▸ **Directions for this task**
Whenever a line below mentions the word "Télécharger", that line should be copied.
[Opening Data extracts section]
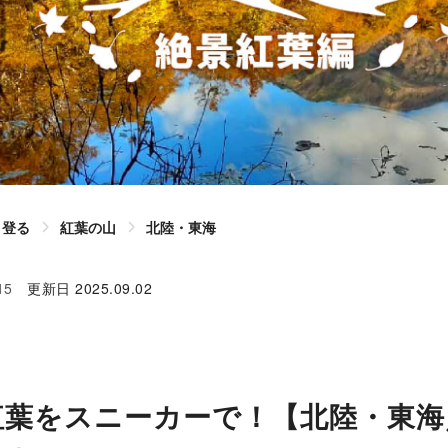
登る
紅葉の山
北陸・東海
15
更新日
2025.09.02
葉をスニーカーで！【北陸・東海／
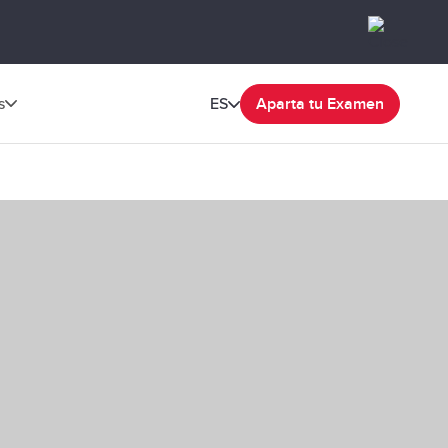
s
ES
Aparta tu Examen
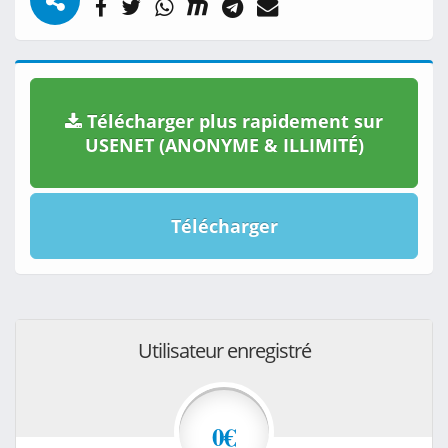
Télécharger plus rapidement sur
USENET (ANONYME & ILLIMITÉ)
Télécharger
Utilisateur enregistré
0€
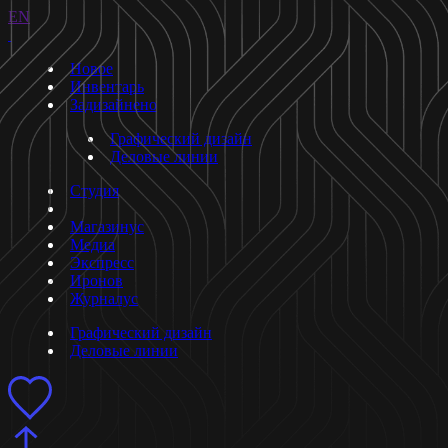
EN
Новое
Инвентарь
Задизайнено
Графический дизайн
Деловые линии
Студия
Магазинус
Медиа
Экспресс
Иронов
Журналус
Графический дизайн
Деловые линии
[Closing Data extracts section]
[Opening Data extracts section]
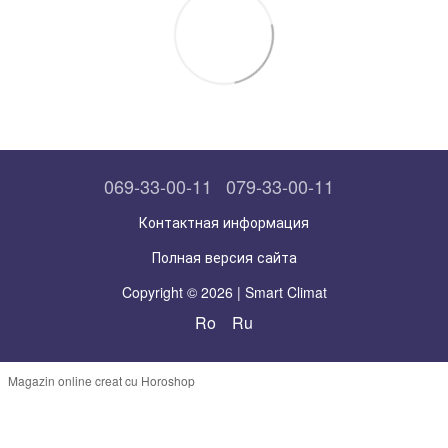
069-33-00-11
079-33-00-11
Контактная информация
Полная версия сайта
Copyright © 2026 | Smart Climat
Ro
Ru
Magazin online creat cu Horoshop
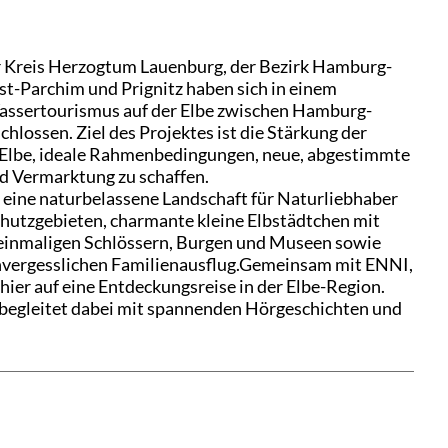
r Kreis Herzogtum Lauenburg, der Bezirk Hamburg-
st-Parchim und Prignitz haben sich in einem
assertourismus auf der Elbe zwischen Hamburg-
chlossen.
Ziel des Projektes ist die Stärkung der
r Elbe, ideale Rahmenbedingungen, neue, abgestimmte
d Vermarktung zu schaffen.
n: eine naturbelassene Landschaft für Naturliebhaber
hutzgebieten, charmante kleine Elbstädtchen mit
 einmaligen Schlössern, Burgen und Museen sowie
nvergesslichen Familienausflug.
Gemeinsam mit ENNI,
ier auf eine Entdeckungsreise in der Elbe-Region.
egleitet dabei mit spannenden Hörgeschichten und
[Closing Data extracts section]
▸ **Response area**
Télécharger plus rapidement sur
Télécharger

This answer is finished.